#### Dataset records:
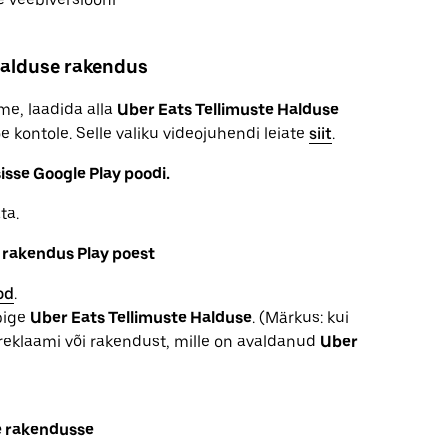
 Halduse rakendus
me, laadida alla
Uber Eats Tellimuste Halduse
 kontole. Selle valiku videojuhendi leiate
siit
.
sse Google Play poodi.
ta.
 rakendus Play poest
od
.
pige
Uber Eats Tellimuste Halduse
. (Märkus: kui
reklaami või rakendust, mille on avaldanud
Uber
e rakendusse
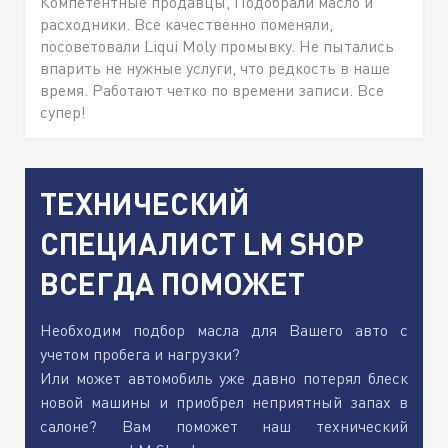
Компетентные продавцы, Подобрали масло и
расходники. Все качественно поменяли,
посоветовали Liqui Moly промывку. Не пытались
впарить не нужные услуги, что редкость в наше
время. Работают четко по времени записи. Все
супер!
ТЕХНИЧЕСКИЙ
СПЕЦИАЛИСТ LM SHOP
ВСЕГДА ПОМОЖЕТ
Необходим подбор масла для Вашего авто с
учетом пробега и нагрузки?
Или может автомобиль уже давно потерял блеск
новой машины и приобрел неприятный запах в
салоне? Вам поможет наш технический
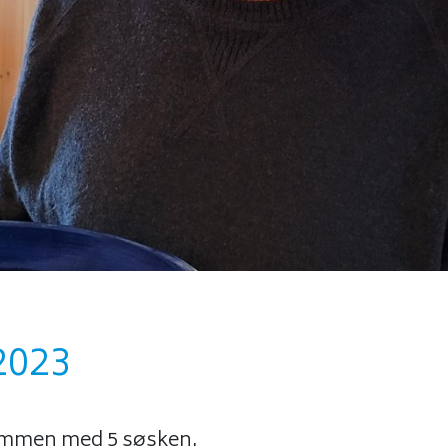
3
2023
sammen med 5 søsken.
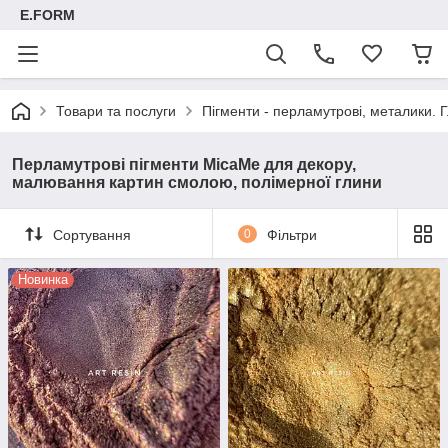
E.FORM
Товари та послуги
Пігменти - перламутрові, металики. Г
Перламутрові пігменти MicaMe для декору,
малювання картин смолою, полімерної глини
Сортування
0
Фільтри
Новинка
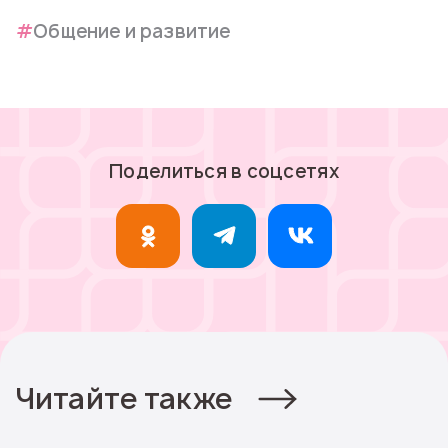
Общение и развитие
Поделиться в соцсетях
Читайте также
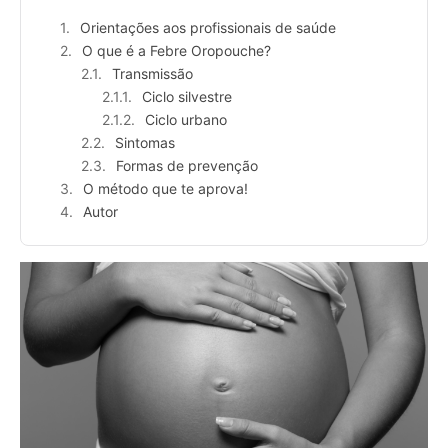
Orientações aos profissionais de saúde
O que é a Febre Oropouche?
Transmissão
Ciclo silvestre
Ciclo urbano
Sintomas
Formas de prevenção
O método que te aprova!
Autor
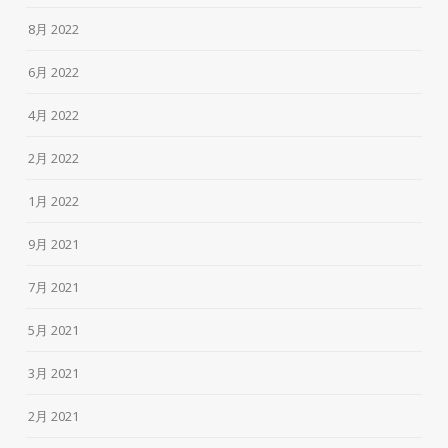
8月 2022
6月 2022
4月 2022
2月 2022
1月 2022
9月 2021
7月 2021
5月 2021
3月 2021
2月 2021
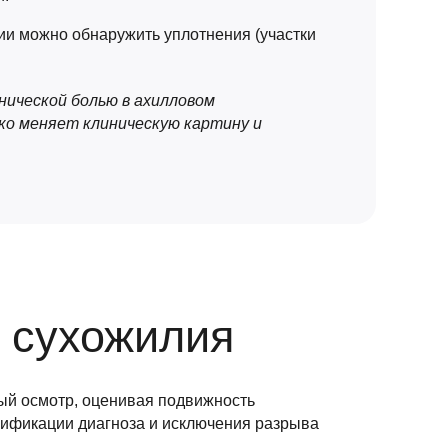
ии можно обнаружить уплотнения (участки
онической болью в ахилловом
ко меняет клиническую картину и
 сухожилия
ный осмотр, оценивая подвижность
ерификации диагноза и исключения разрыва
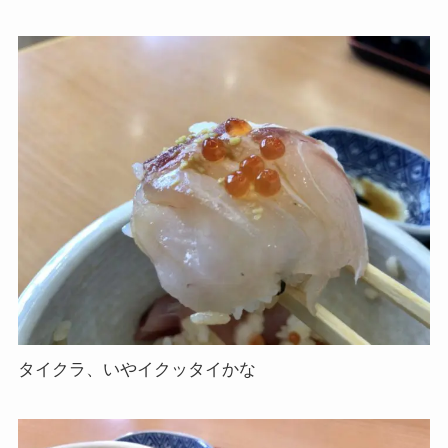
タイクラ、いやイクッタイかな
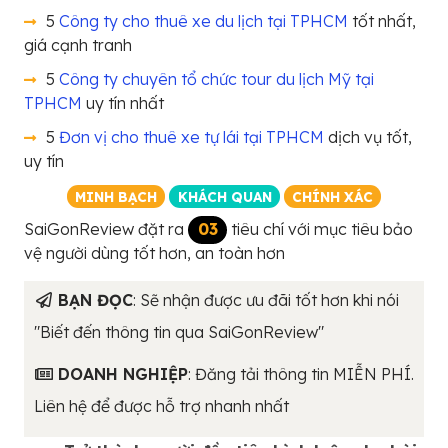
5
Công ty cho thuê xe du lịch tại TPHCM
tốt nhất,
giá cạnh tranh
5
Công ty chuyên tổ chức tour du lịch Mỹ tại
TPHCM
uy tín nhất
5
Đơn vị cho thuê xe tự lái tại TPHCM
dịch vụ tốt,
uy tín
MINH BẠCH
KHÁCH QUAN
CHÍNH XÁC
SaiGonReview đặt ra
03
tiêu chí với mục tiêu bảo
vệ người dùng tốt hơn, an toàn hơn
BẠN ĐỌC
: Sẽ nhận được ưu đãi tốt hơn khi nói
"Biết đến thông tin qua SaiGonReview"
DOANH NGHIỆP
: Đăng tải thông tin MIỄN PHÍ.
Liên hệ để được hỗ trợ nhanh nhất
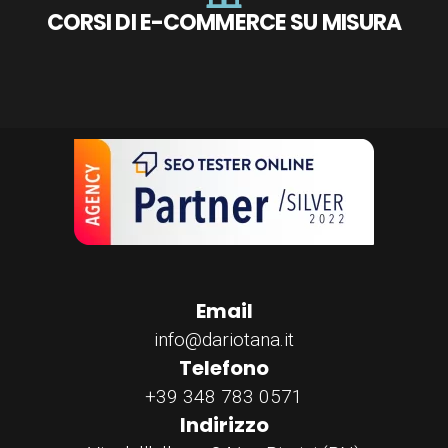
CORSI DI E-COMMERCE SU MISURA
Email
info@dariotana.it
Telefono
+39 348 783 0571
Indirizzo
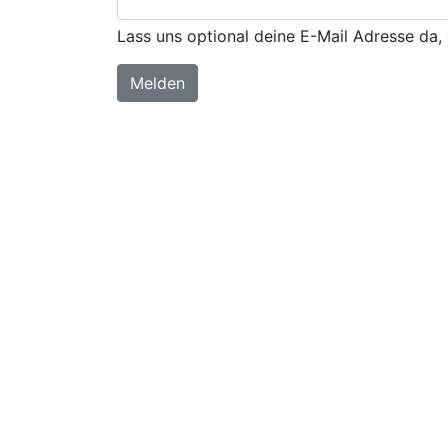
Lass uns optional deine E-Mail Adresse da, 
Melden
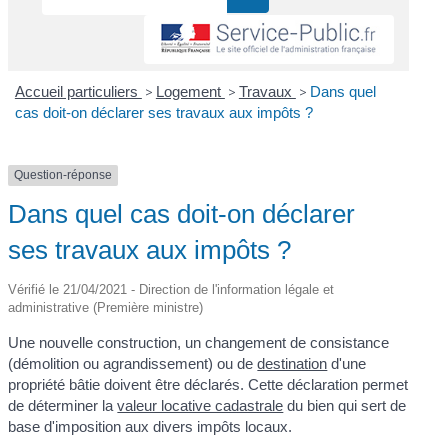
Accueil particuliers
>
Logement
>
Travaux
>
Dans quel
cas doit-on déclarer ses travaux aux impôts ?
Question-réponse
Dans quel cas doit-on déclarer
ses travaux aux impôts ?
Vérifié le 21/04/2021 - Direction de l'information légale et
administrative (Première ministre)
Une nouvelle construction, un changement de consistance
(démolition ou agrandissement) ou de
destination
d'une
propriété bâtie doivent être déclarés. Cette déclaration permet
de déterminer la
valeur locative cadastrale
du bien qui sert de
base d'imposition aux divers impôts locaux.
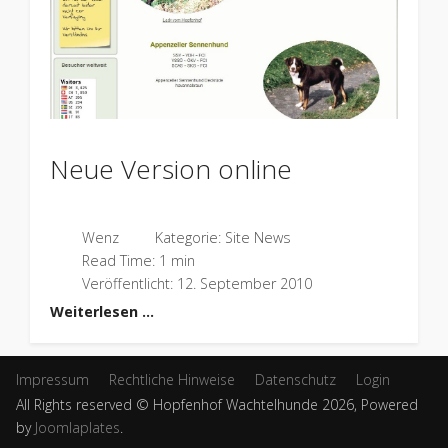
Neue Version online
Wenz
Kategorie:
Site News
Read Time: 1 min
Veröffentlicht: 12. September 2010
Weiterlesen …
Impressum
Rechtliche Hinweise
Datenschutz
Login
All Rights reserved © Hopfenhof Wachtelhunde 2026, Powered
by
Joomlaplates
.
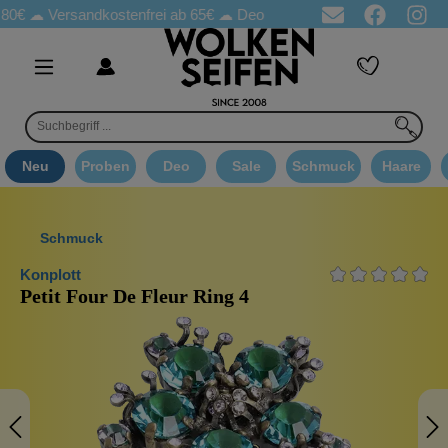
☁
Versandkostenfrei ab 65€
☁ Deo Proben in jeder Bestellung
☁ 
Neu
Proben
Deo
Sale
Schmuck
Haare
Schmuck
Konplott
Petit Four De Fleur Ring 4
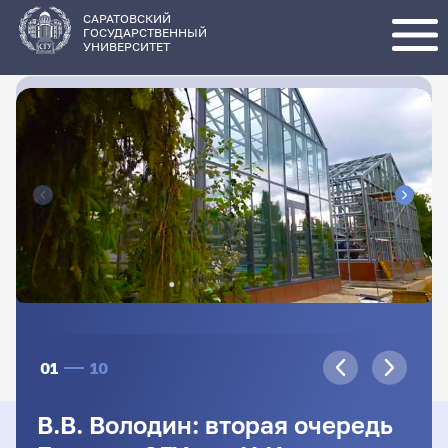
Перейти
к
основному
САРАТОВСКИЙ
содержанию
ГОСУДАРСТВЕННЫЙ
УНИВЕРСИТЕТ
01
10
В.В. Володин: вторая очередь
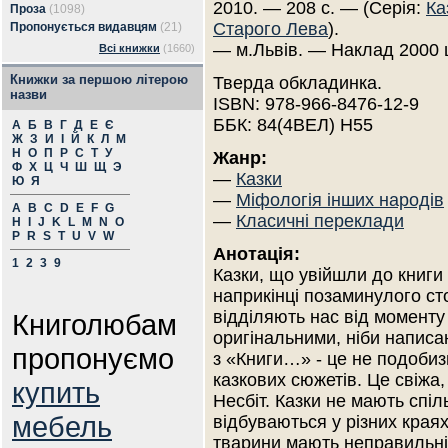
2010. — 208 с. — (Серія:
Ка
Проза
(1098)
Старого Лева
).
Пропонується видавцям
(21)
— м.Львів. — Наклад 2000 
Всі книжки
(1660)
Книжки за першою літерою
Тверда обкладинка.
назви
ISBN: 978-966-8476-12-9
ББК: 84(4ВЕЛ) Н55
А
Б
В
Г
Д
Е
Є
Ж
З
И
І
Й
К
Л
М
Н
О
П
Р
С
Т
У
Жанр:
Ф
Х
Ц
Ч
Ш
Щ
Э
—
Казки
Ю
Я
—
Міфологія інших народів
A
B
C
D
E
F
G
—
Класичні переклади
H
I
J
K
L
M
N
O
P
R
S
T
U
V
W
Анотація:
1
2
3
9
Казки, що увійшли до книги
наприкінці позаминулого стол
відділяють нас від моменту
Книголюбам
оригінальними, ніби написа
пропонуємо
з «Книги…» - це не подобиз
казкових сюжетів. Це свіжа, 
купить
Несбіт. Казки не мають спіль
мебель
відбуваються у різних краях.
тварини мають неправильні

#### Aim of the exercise:
Once the pictures are removed, write out all of the entries above exactly.

#### Answer space:
 Halduse rakendus
me, laadida alla
Uber Eats Tellimuste Halduse
 kontole. Selle valiku videojuhendi leiate
siit
.
sse Google Play poodi.
ta.
 rakendus Play poest
od
.
pige
Uber Eats Tellimuste Halduse
. (Märkus: kui
reklaami või rakendust, mille on avaldanud
Uber
e rakendusse
Компетентные продавцы, Подобрали масло и
расходники. Все качественно поменяли,
посоветовали Liqui Moly промывку. Не пытались
впарить не нужные услуги, что редкость в наше
время. Работают четко по времени записи. Все
супер!
ТЕХНИЧЕСКИЙ
СПЕЦИАЛИСТ LM SHOP
ВСЕГДА ПОМОЖЕТ
Необходим подбор масла для Вашего авто с
учетом пробега и нагрузки?
Или может автомобиль уже давно потерял блеск
новой машины и приобрел неприятный запах в
салоне? Вам поможет наш технический
3
2023
sammen med 5 søsken.
E.FORM
Товари та послуги
Пігменти - перламутрові, металики. Г
Перламутрові пігменти MicaMe для декору,
малювання картин смолою, полімерної глини
Сортування
0
Фільтри
Новинка
Общение и развитие
Поделиться в соцсетях
Читайте также
Orientações aos profissionais de saúde
O que é a Febre Oropouche?
Transmissão
Ciclo silvestre
Ciclo urbano
Sintomas
Formas de prevenção
O método que te aprova!
Autor
8月 2022
6月 2022
4月 2022
2月 2022
1月 2022
9月 2021
7月 2021
5月 2021
3月 2021
2月 2021
ии можно обнаружить уплотнения (участки
онической болью в ахилловом
ко меняет клиническую картину и
 сухожилия
ный осмотр, оценивая подвижность
ерификации диагноза и исключения разрыва
タイクラ、いやイクッタイかな
5
Công ty cho thuê xe du lịch tại TPHCM
tốt nhất,
giá cạnh tranh
5
Công ty chuyên tổ chức tour du lịch Mỹ tại
TPHCM
uy tín nhất
5
Đơn vị cho thuê xe tự lái tại TPHCM
dịch vụ tốt,
uy tín
MINH BẠCH
KHÁCH QUAN
CHÍNH XÁC
SaiGonReview đặt ra
03
tiêu chí với mục tiêu bảo
vệ người dùng tốt hơn, an toàn hơn
BẠN ĐỌC
: Sẽ nhận được ưu đãi tốt hơn khi nói
"Biết đến thông tin qua SaiGonReview"
DOANH NGHIỆP
: Đăng tải thông tin MIỄN PHÍ.
Liên hệ để được hỗ trợ nhanh nhất
CORSI DI E-COMMERCE SU MISURA
Email
info@dariotana.it
Telefono
+39 348 783 0571
Indirizzo
Lass uns optional deine E-Mail Adresse da, 
Melden
Accueil particuliers
>
Logement
>
Travaux
>
Dans quel
cas doit-on déclarer ses travaux aux impôts ?
Question-réponse
Dans quel cas doit-on déclarer
ses travaux aux impôts ?
Vérifié le 21/04/2021 - Direction de l'information légale et
administrative (Première ministre)
Une nouvelle construction, un changement de consistance
(démolition ou agrandissement) ou de
destination
d'une
propriété bâtie doivent être déclarés. Cette déclaration permet
de déterminer la
valeur locative cadastrale
du bien qui sert de
base d'imposition aux divers impôts locaux.
Neue Version online
Wenz
Kategorie:
Site News
Read Time: 1 min
Veröffentlicht: 12. September 2010
Weiterlesen …
Impressum
Rechtliche Hinweise
Datenschutz
Login
All Rights reserved © Hopfenhof Wachtelhunde 2026, Powered
by
Joomlaplates
.
☁
Versandkostenfrei ab 65€
☁ Deo Proben in jeder Bestellung
☁ 
Neu
Proben
Deo
Sale
Schmuck
Haare
Schmuck
Konplott
Petit Four De Fleur Ring 4
Перейти
к
основному
САРАТОВСКИЙ
содержанию
ГОСУДАРСТВЕННЫЙ
УНИВЕРСИТЕТ
01
10
В.В. Володин: вторая очередь
2010. — 208 с. — (Серія:
Ка
Проза
(1098)
Старого Лева
).
Пропонується видавцям
(21)
— м.Львів. — Наклад 2000 
Всі книжки
(1660)
Книжки за першою літерою
Тверда обкладинка.
назви
ISBN: 978-966-8476-12-9
ББК: 84(4ВЕЛ) Н55
А
Б
В
Г
Д
Е
Є
Ж
З
И
І
Й
К
Л
М
Н
О
П
Р
С
Т
У
Жанр:
Ф
Х
Ц
Ч
Ш
Щ
Э
—
Казки
Ю
Я
—
Міфологія інших народів
A
B
C
D
E
F
G
—
Класичні переклади
H
I
J
K
L
M
N
O
P
R
S
T
U
V
W
Анотація:
1
2
3
9
Казки, що увійшли до книги
наприкінці позаминулого стол
відділяють нас від моменту
Книголюбам
оригінальними, ніби написа
пропонуємо
з «Книги…» - це не подобиз
казкових сюжетів. Це свіжа, 
купить
Несбіт. Казки не мають спіль
мебель
відбуваються у різних краях.
тварини мають неправильні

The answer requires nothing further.